In that letter, Kerlikowske said he was writing on Johnson’s behalf and that "CBP welcomes the opportunity to maintain DoD (Department of Defense) aviation and associated support capabilities should funding be made available. We value our strong relationship with DoD and wish to continue our efforts in order to maximize the impact of any appropriations or any other DoD activities along the Southwest border."

By email, Benavides told us that this response also didn’t add up to a request for additional hours in the air. "No official request for flight hours has been made that we are aware of," Benavides said.

Our ruling

Cornyn, Cuellar and Abbott said the federal government didn’t seek any 2017 flight hours to surveil the Texas-Mexico border via Operation Phalanx.

Neither Cornyn or Cuellar provided factual documentation for this claim, which Cuellar otherwise attributed to a Texas official who didn’t respond to our inquiries.

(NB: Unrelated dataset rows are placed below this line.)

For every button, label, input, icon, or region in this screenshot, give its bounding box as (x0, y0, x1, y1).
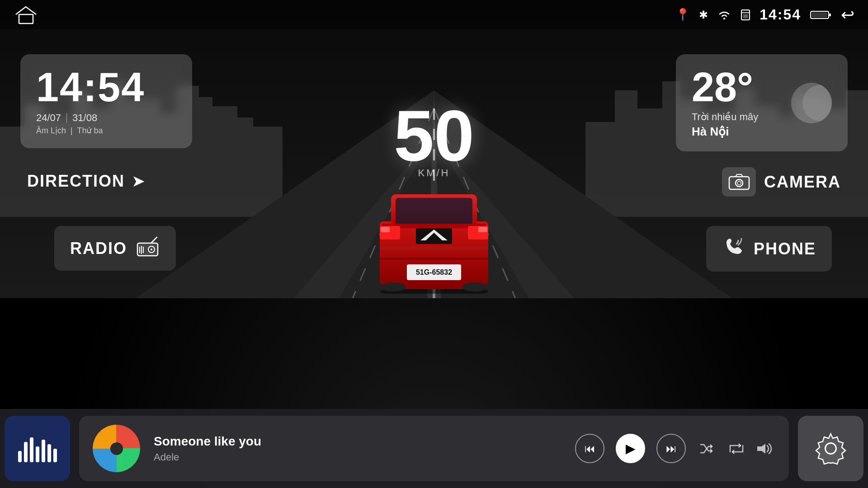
wifi-icon (717, 9, 731, 20)
speed-value: 50 (394, 99, 474, 172)
back-button[interactable]: ↩ (841, 5, 854, 24)
svg-rect-66 (729, 177, 749, 189)
svg-rect-12 (235, 117, 253, 217)
repeat-icon[interactable] (728, 442, 745, 455)
album-art (93, 425, 140, 472)
volume-icon[interactable] (756, 442, 775, 455)
svg-point-75 (151, 249, 152, 250)
bluetooth-icon: ✱ (699, 9, 708, 21)
play-button[interactable]: ▶ (616, 434, 645, 463)
svg-rect-19 (585, 122, 617, 217)
sim-icon (741, 9, 750, 21)
settings-button[interactable] (798, 416, 863, 481)
camera-button[interactable]: CAMERA (722, 167, 841, 197)
svg-rect-48 (478, 227, 487, 232)
player-extras (699, 442, 775, 455)
svg-rect-46 (381, 227, 390, 232)
song-title: Someone like you (154, 434, 561, 449)
radio-label: RADIO (70, 239, 127, 258)
svg-rect-56 (380, 246, 488, 250)
camera-label: CAMERA (764, 173, 841, 192)
camera-icon (722, 167, 756, 197)
svg-rect-65 (811, 12, 827, 18)
svg-marker-76 (757, 444, 765, 454)
weather-info: 28° Trời nhiều mây Hà Nội (692, 67, 782, 139)
svg-rect-43 (396, 198, 472, 225)
music-player: Someone like you Adele ⏮ ▶ ⏭ (79, 416, 789, 481)
weather-temp: 28° (692, 67, 782, 108)
svg-rect-20 (615, 90, 637, 217)
svg-rect-21 (635, 108, 665, 217)
svg-text:51G-65832: 51G-65832 (416, 268, 452, 276)
svg-rect-10 (197, 97, 212, 217)
direction-arrow-icon: ➤ (132, 172, 145, 191)
status-right: 📍 ✱ 14:54 ↩ (675, 5, 854, 24)
battery-icon (810, 9, 832, 20)
gear-icon (814, 432, 848, 465)
phone-button[interactable]: PHONE (706, 226, 832, 272)
svg-rect-30 (845, 90, 868, 217)
svg-rect-11 (210, 106, 237, 217)
clock-lunar-row: Âm Lịch | Thứ ba (36, 126, 176, 136)
song-artist: Adele (154, 451, 561, 463)
radio-button[interactable]: RADIO (54, 226, 176, 271)
svg-rect-57 (380, 258, 488, 260)
svg-line-70 (151, 237, 157, 243)
status-time: 14:54 (760, 6, 801, 23)
svg-rect-58 (19, 14, 33, 23)
location-icon: 📍 (675, 8, 690, 22)
weather-desc: Trời nhiều mây (692, 111, 782, 123)
home-button[interactable] (14, 5, 38, 25)
svg-rect-62 (743, 14, 748, 18)
clock-time: 14:54 (36, 67, 176, 108)
clock-date-row: 24/07 31/08 (36, 112, 176, 124)
visualizer-graphic (18, 435, 57, 462)
phone-icon (722, 235, 745, 263)
weather-widget: 28° Trời nhiều mây Hà Nội (676, 54, 848, 151)
direction-button[interactable]: DIRECTION ➤ (27, 172, 145, 191)
gregorian-date: 31/08 (72, 112, 97, 124)
song-info: Someone like you Adele (154, 434, 561, 463)
speed-display: 50 KM/H (394, 99, 474, 179)
shuffle-icon[interactable] (699, 442, 717, 455)
status-left (14, 5, 38, 25)
radio-icon (135, 235, 160, 262)
clock-widget: 14:54 24/07 31/08 Âm Lịch | Thứ ba (20, 54, 192, 148)
calendar-label: Âm Lịch (36, 126, 66, 135)
svg-point-55 (462, 282, 487, 291)
next-button[interactable]: ⏭ (656, 434, 686, 463)
svg-point-68 (737, 181, 741, 185)
svg-rect-64 (829, 14, 831, 16)
svg-point-59 (723, 18, 725, 19)
bottom-bar: Someone like you Adele ⏮ ▶ ⏭ (0, 409, 868, 488)
weather-city: Hà Nội (692, 125, 782, 139)
direction-label: DIRECTION (27, 172, 125, 191)
lunar-date: 24/07 (36, 112, 61, 124)
phone-label: PHONE (754, 239, 816, 258)
prev-button[interactable]: ⏮ (575, 434, 604, 463)
status-bar: 📍 ✱ 14:54 ↩ (0, 0, 868, 29)
svg-point-67 (736, 179, 743, 187)
day-of-week: Thứ ba (77, 126, 103, 135)
music-visualizer-button[interactable] (5, 416, 70, 481)
player-controls: ⏮ ▶ ⏭ (575, 434, 686, 463)
svg-rect-13 (251, 127, 283, 217)
svg-point-54 (381, 282, 406, 291)
weather-moon-icon (791, 83, 832, 123)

Separately when we asked, federal authorities didn’t document a specific request for 2017 surveillance hours. Regardless, the CBP commissioner’s letter to a Defense Department underling, sent before the Texans leveled their claim, endorsed continued flights over the border, even specifying priority sectors.

We rate this claim Mostly False.


MOSTLY FALSE – The statement contains an element of truth but ignores critical facts that would give a different impression. Click here for more on the six PolitiFact ratings and how we select facts to check.

CLARIFICATION, 4:41 p.m., Jan. 31, 2017: After we posted this fact check, Drew Brandewie of Cornyn’s office emailed to say Cuellar initiated the letter--a characterization echoed by Victoria Glynn, a Cuellar spokeswoman. We then amended our headline and story to make more clear the claim wasn’t Cornyn’s alone. These changes didn’t affect our ruling.